改訂新版 世界大百科事典 の解説
バーチャスパティミシュラ
Vācaspatimiśra
9世紀ころのインドの哲学者。ミィティラーに生まれたと推測されているが,生没年および詳しい経歴は定かでない。主要な学派の文献に広く注釈を書いた大注釈家として特に有名。サーンキヤ・ヨーガ関係では,イーシュバラクリシュナの《サーンキヤ・カーリカー》に対する《タットバカウムディー》とビヤーサの《ヨーガスートラバーシャ》に対する《ビサーラディー》がある。ニヤーヤ関係ではウッディヨータカラの《ニヤーヤバールティカ》に対する《タートパルヤティーカー》があるが,これはニヤーヤ学派に対する仏教徒の批判を考慮して書かれており,思想史的にも重要な書物である。ミーマーンサー関係では,マンダナミシュラの《ビディビベーカ》に対する《ニヤーヤカニカー》と,独立した作品としての《タットバビンドゥ》がある。

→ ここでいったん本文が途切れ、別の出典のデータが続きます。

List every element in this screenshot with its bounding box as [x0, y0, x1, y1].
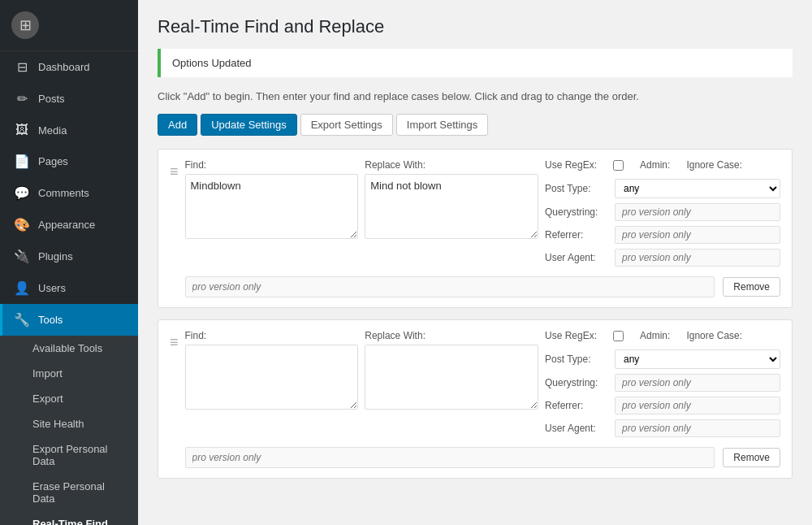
- replace-field-group-1: Replace With: Mind not blown: [365, 159, 538, 239]
- dashboard-icon: ⊟: [14, 59, 30, 75]
- rule-card-2: ≡ Find: Replace With:: [158, 319, 793, 479]
- sidebar-item-available-tools[interactable]: Available Tools: [0, 336, 138, 361]
- referrer-row-2: Referrer:: [545, 397, 780, 414]
- rule-top-2: Find: Replace With: Use RegEx: Admin:: [185, 330, 780, 437]
- sidebar: ⊞ ⊟ Dashboard ✏ Posts 🖼 Media 📄 Pages 💬 …: [0, 0, 138, 525]
- user-agent-label-2: User Agent:: [545, 423, 610, 434]
- sidebar-item-label: Plugins: [38, 250, 73, 262]
- referrer-input-1: [615, 226, 780, 244]
- rule-bottom-2: Remove: [185, 447, 780, 468]
- page-title: Real-Time Find and Replace: [158, 16, 793, 37]
- replace-label-1: Replace With:: [365, 159, 538, 171]
- drag-handle-2[interactable]: ≡: [170, 330, 179, 349]
- replace-field-group-2: Replace With:: [365, 330, 538, 410]
- find-label-2: Find:: [185, 330, 359, 341]
- remove-button-1[interactable]: Remove: [723, 277, 780, 297]
- querystring-input-2: [615, 374, 780, 392]
- sidebar-item-users[interactable]: 👤 Users: [0, 272, 138, 304]
- rule-bottom-1: Remove: [185, 276, 780, 297]
- use-regex-checkbox-1[interactable]: [613, 160, 624, 171]
- ignore-case-label-2: Ignore Case:: [686, 330, 742, 341]
- rule-bottom-input-2: [185, 447, 715, 468]
- plugins-icon: 🔌: [14, 249, 30, 264]
- sidebar-item-posts[interactable]: ✏ Posts: [0, 83, 138, 115]
- querystring-label-1: Querystring:: [545, 206, 610, 218]
- user-agent-label-1: User Agent:: [545, 252, 610, 263]
- find-field-group-2: Find:: [185, 330, 359, 410]
- sidebar-item-import[interactable]: Import: [0, 361, 138, 386]
- rule-row-1: ≡ Find: Mindblown Replace With: Mind not…: [170, 159, 780, 297]
- options-header-2: Use RegEx: Admin: Ignore Case:: [545, 330, 780, 341]
- tools-submenu: Available Tools Import Export Site Healt…: [0, 336, 138, 525]
- find-replace-1: Find: Mindblown Replace With: Mind not b…: [185, 159, 538, 239]
- find-field-group-1: Find: Mindblown: [185, 159, 359, 239]
- sidebar-item-label: Dashboard: [38, 61, 90, 73]
- sidebar-item-label: Users: [38, 282, 66, 294]
- querystring-label-2: Querystring:: [545, 377, 610, 388]
- referrer-row-1: Referrer:: [545, 226, 780, 244]
- rule-top-1: Find: Mindblown Replace With: Mind not b…: [185, 159, 780, 267]
- sidebar-item-realtime-find-replace[interactable]: Real-Time Find and Replace: [0, 511, 138, 525]
- use-regex-checkbox-2[interactable]: [613, 331, 624, 341]
- sidebar-item-erase-personal-data[interactable]: Erase Personal Data: [0, 474, 138, 511]
- appearance-icon: 🎨: [14, 217, 30, 232]
- post-type-label-1: Post Type:: [545, 183, 610, 194]
- sidebar-item-comments[interactable]: 💬 Comments: [0, 177, 138, 209]
- export-settings-button[interactable]: Export Settings: [300, 114, 393, 136]
- replace-textarea-1[interactable]: Mind not blown: [365, 174, 538, 239]
- sidebar-item-media[interactable]: 🖼 Media: [0, 115, 138, 145]
- use-regex-label-2: Use RegEx:: [545, 330, 597, 341]
- find-textarea-1[interactable]: Mindblown: [185, 174, 359, 239]
- sidebar-item-site-health[interactable]: Site Health: [0, 411, 138, 436]
- options-group-1: Use RegEx: Admin: Ignore Case: Post Type…: [545, 159, 780, 267]
- media-icon: 🖼: [14, 123, 30, 137]
- referrer-label-1: Referrer:: [545, 229, 610, 241]
- sidebar-item-label: Appearance: [38, 219, 95, 231]
- sidebar-item-dashboard[interactable]: ⊟ Dashboard: [0, 51, 138, 83]
- referrer-label-2: Referrer:: [545, 400, 610, 411]
- tools-icon: 🔧: [14, 312, 30, 328]
- ignore-case-label-1: Ignore Case:: [686, 159, 742, 171]
- rule-fields-1: Find: Mindblown Replace With: Mind not b…: [185, 159, 780, 297]
- post-type-select-2[interactable]: any: [615, 349, 780, 369]
- querystring-row-2: Querystring:: [545, 374, 780, 392]
- replace-label-2: Replace With:: [365, 330, 538, 341]
- use-regex-label-1: Use RegEx:: [545, 159, 597, 171]
- drag-handle-1[interactable]: ≡: [170, 159, 179, 179]
- remove-button-2[interactable]: Remove: [723, 448, 780, 467]
- sidebar-item-label: Tools: [38, 314, 63, 326]
- post-type-row-1: Post Type: any: [545, 179, 780, 198]
- replace-textarea-2[interactable]: [365, 345, 538, 410]
- import-settings-button[interactable]: Import Settings: [396, 114, 488, 136]
- sidebar-item-pages[interactable]: 📄 Pages: [0, 145, 138, 177]
- user-agent-input-1: [615, 249, 780, 267]
- user-agent-row-1: User Agent:: [545, 249, 780, 267]
- post-type-select-1[interactable]: any: [615, 179, 780, 198]
- sidebar-item-appearance[interactable]: 🎨 Appearance: [0, 209, 138, 241]
- user-agent-row-2: User Agent:: [545, 419, 780, 437]
- sidebar-item-plugins[interactable]: 🔌 Plugins: [0, 241, 138, 272]
- find-label-1: Find:: [185, 159, 359, 171]
- sidebar-item-tools[interactable]: 🔧 Tools: [0, 304, 138, 336]
- options-group-2: Use RegEx: Admin: Ignore Case: Post Type…: [545, 330, 780, 437]
- toolbar: Add Update Settings Export Settings Impo…: [158, 114, 793, 136]
- admin-label-1: Admin:: [640, 159, 670, 171]
- main-content: Real-Time Find and Replace Options Updat…: [138, 0, 812, 525]
- sidebar-item-export[interactable]: Export: [0, 386, 138, 411]
- add-button[interactable]: Add: [158, 114, 197, 136]
- find-textarea-2[interactable]: [185, 345, 359, 410]
- querystring-row-1: Querystring:: [545, 203, 780, 221]
- posts-icon: ✏: [14, 91, 30, 106]
- pages-icon: 📄: [14, 154, 30, 169]
- page-description: Click "Add" to begin. Then enter your fi…: [158, 90, 793, 102]
- rule-fields-2: Find: Replace With: Use RegEx: Admin:: [185, 330, 780, 468]
- sidebar-item-label: Comments: [38, 187, 89, 199]
- comments-icon: 💬: [14, 185, 30, 201]
- sidebar-item-label: Pages: [38, 155, 68, 167]
- options-header-1: Use RegEx: Admin: Ignore Case:: [545, 159, 780, 171]
- sidebar-item-export-personal-data[interactable]: Export Personal Data: [0, 436, 138, 474]
- update-settings-button[interactable]: Update Settings: [201, 114, 297, 136]
- post-type-label-2: Post Type:: [545, 354, 610, 365]
- wp-logo-icon: ⊞: [11, 11, 39, 39]
- notice-updated: Options Updated: [158, 49, 793, 77]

前者は因中有果論,無果論などの重要な議論を含んでおり,後者は言語哲学における彼の見解を明確に示している。ベーダーンタ関係では,マンダナミシュラの《ブラフマシッディ》に対する《タットバサミークシャー》とシャンカラの《ブラフマ・スートラ注解》に対する《バーマティー》がある。後者においては,マンダナミシュラの思想の影響を受けてシャンカラを解釈しているといわれる。そこで彼は,無知(無明)は個我を基体として絶対者ブラフマンの本性をおおうとし,絶対者に対する個我を説明するのに限定説をとるバーマティー派の基本的立場を確立した。